■ Assignment ■
Locate the word "הכנסת" in the data below, then copy every line that holds it.

■ Data for analysis ■
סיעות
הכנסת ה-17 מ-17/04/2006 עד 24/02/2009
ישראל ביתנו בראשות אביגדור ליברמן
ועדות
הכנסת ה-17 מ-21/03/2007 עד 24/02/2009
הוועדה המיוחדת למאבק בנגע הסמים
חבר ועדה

---

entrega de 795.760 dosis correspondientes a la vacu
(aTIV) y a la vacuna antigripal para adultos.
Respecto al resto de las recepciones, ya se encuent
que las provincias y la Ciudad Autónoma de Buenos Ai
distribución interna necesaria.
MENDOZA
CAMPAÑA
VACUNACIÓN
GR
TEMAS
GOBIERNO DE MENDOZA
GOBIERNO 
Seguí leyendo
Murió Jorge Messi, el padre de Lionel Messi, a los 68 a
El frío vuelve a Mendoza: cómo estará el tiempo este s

* * *

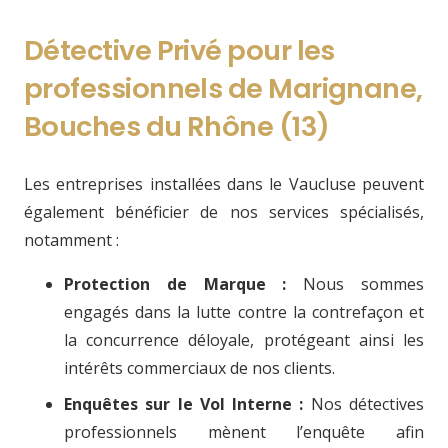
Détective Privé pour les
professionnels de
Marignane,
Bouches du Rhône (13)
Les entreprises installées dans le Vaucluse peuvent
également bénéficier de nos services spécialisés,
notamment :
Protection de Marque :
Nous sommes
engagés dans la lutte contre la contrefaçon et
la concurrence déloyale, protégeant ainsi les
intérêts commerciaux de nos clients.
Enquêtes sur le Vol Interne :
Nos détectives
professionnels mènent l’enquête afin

■ Solution to the problem ■
הכנסת ה-17 מ-17/04/2006 עד 24/02/2009
הכנסת ה-17 מ-21/03/2007 עד 24/02/2009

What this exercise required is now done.